From malaria to Zika, the West Nile virus to yellow fever, mosquitoes transmit some of the most potent and potentially dangerous diseases on the planet, but research published earlier this month in the journal Nature Communications has identified a novel way to combat some of them.
In the study, Dr. Christopher Potter, an assistant professor of neuroscience at the Johns Hopkins University School of Medicine, and his colleagues reported on the identification of a specialized region of the insect’s brain that combines smells and tastes to create its favorite flavors.
Using this knowledge, they propose the possibility that a substance could be used to make the “flavor” of humans repulsive to malaria-bearing mosquito species. By making us taste bad, the researchers explained, they could discourage the insects from biting people, thus preventing the spread of a disease that kills a reported 450,000 men and women annually.
“All mosquitoes, including the one that transmits malaria, use their sense of smell to find a host for a blood meal,” Dr. Potter said Monday in a statement. “Our goal is to let the mosquitoes tell us what smells they find repulsive and use those to keep them from biting us.”
New technique identifies the neurons that process smell, taste
Smell is essential to mosquito survival, the study authors explained. For this reason, each of the insects uses three distinct sets of organs to detect odors: two antennae, two maxillary palps (thick appendages protruding from the bottom of their heads) and two labella (regions that contain both olfactory and taste-sending neurons and are located at the tip of the proboscis).
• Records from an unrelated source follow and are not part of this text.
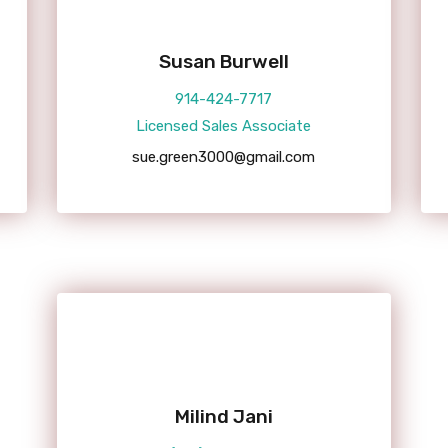
Susan Burwell
914-424-7717
Licensed Sales Associate
sue.green3000@gmail.com
Milind Jani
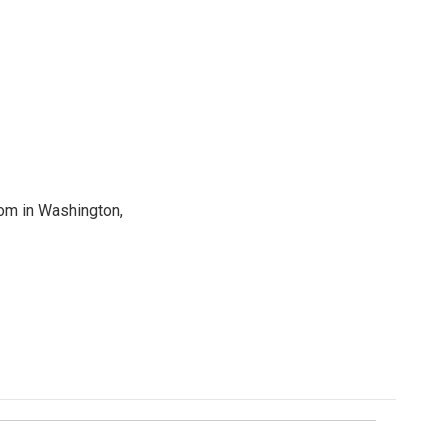
oom in Washington,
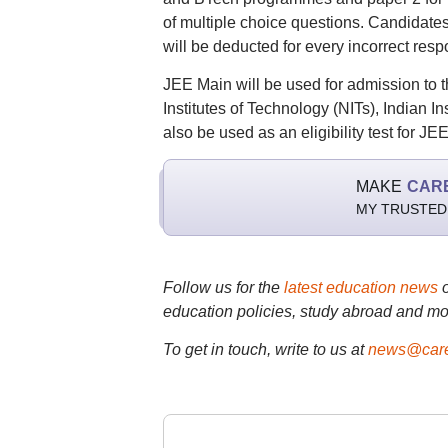
of multiple choice questions. Candidate
will be deducted for every incorrect resp
JEE Main will be used for admission to 
Institutes of Technology (NITs), Indian Inst
also be used as an eligibility test for 
MAKE
CAR
MY TRUSTED
Follow us for the
latest education news
education policies, study abroad and mo
To get in touch, write to us at
news@care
Dr. Potter and his team focused their studies on the female Anopheles gambiae mosquito, which is the species of insect responsible for spreading malaria by transmitting infectious parasites, by learning more about how the creature receives and processes olfactory data through each of these different sensory regions, and which regions of the brain this information travels to.
Using a powerful genetic technique that the researchers claim had never been used successfully in mosquitoes before, they made it so that the neurons which received complex odors through a type of protein known as an odorant receptor (OR) would glow green. These OR neurons, they explained, have been shown to distinguish humans from other types of warm-blooded mammals in the Zika-carrying Aedes aegypti mosquitoes, Dr. Potter’s group explained.
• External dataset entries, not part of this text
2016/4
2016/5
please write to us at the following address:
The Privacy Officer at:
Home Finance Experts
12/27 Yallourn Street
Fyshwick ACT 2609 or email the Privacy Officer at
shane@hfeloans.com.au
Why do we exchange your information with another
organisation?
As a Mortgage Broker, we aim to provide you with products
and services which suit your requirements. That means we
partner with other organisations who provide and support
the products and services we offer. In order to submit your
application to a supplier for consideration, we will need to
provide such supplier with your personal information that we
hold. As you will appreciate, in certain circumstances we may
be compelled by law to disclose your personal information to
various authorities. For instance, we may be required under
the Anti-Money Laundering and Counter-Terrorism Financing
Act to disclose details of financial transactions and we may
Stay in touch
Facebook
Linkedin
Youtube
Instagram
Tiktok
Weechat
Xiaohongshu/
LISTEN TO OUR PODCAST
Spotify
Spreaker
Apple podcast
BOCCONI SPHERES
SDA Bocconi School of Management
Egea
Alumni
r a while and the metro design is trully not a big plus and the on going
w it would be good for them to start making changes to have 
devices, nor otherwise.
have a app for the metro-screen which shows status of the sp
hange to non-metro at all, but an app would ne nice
“This is the first time researchers managed to specifically target sensory neurons in mosquitoes. Previously, we had to use flies as a proxy for all insects, but now we can directly study the sense of smell in the insects that spread malaria,” explained lead author Dr. Olena Riabinina, currently a postdoctoral fellow at Imperial College London. “We were pleasantly surprised by how well our genetic technique worked and how easy it is now to see the smell-detecting neurons.”
Discovery could lead to development of new type of insect repellant
The researchers discovered that OR neurons from the antennae and maxillary palps traveled to the antennal lobes, a symmetrical part of the brain which serves a similar function in flies. Much to their surprise, however, they found that OR neurons from the labella were sent to a part of the brain previously unassociated with smell known as the subesophageal zone.
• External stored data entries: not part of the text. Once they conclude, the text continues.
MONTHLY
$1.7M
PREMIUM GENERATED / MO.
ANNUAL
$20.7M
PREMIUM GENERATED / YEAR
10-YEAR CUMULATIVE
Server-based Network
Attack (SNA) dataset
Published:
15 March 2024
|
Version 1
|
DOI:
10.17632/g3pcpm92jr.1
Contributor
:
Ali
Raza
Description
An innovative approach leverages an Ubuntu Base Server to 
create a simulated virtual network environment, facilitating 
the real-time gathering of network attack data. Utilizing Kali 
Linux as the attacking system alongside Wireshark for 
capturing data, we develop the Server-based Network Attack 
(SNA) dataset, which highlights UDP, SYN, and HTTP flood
Since the subesophageal zone had previously been linked to the sense of taste, Dr. Potter said that the new discovery “suggests that perhaps mosquitoes don’t just like our smell, but also our flavor. It’s likely that the odorants coming off our skin are picked up by the labella and influence the preferred taste of our skin, especially when the mosquito is looking for a place to bite.”
This discovery could provide scientists with a new way to repel these disease-causing insects. Since mosquitoes use their labella to directly probe a person’s skin before biting them, the new research suggests that some substance could be used to target the labellar neurons, causing the insects to be disgusted by the smell or test of our skin before actually breaking the skin.
Dr. Potter believes that such a repellant could be combined with another substance that keeps mosquitoes at bay by targeting the antennal neurons, and that the genetic system his team came up with could make it easier to find odorants that are “safe and pleasant-smelling” for humans, but which are “strongly repellant to mosquitoes at very low concentrations.”
They also plan to further analyze the neurons of these mosquitoes to learn how signals from all three of the insects’ olfactory receptors interact to influence their behavior. “We’d like to figure out what regions and neurons in the brain lead to this combined effect,” Dr. Potter noted. “If we can identify them, perhaps we could also stop them from working.”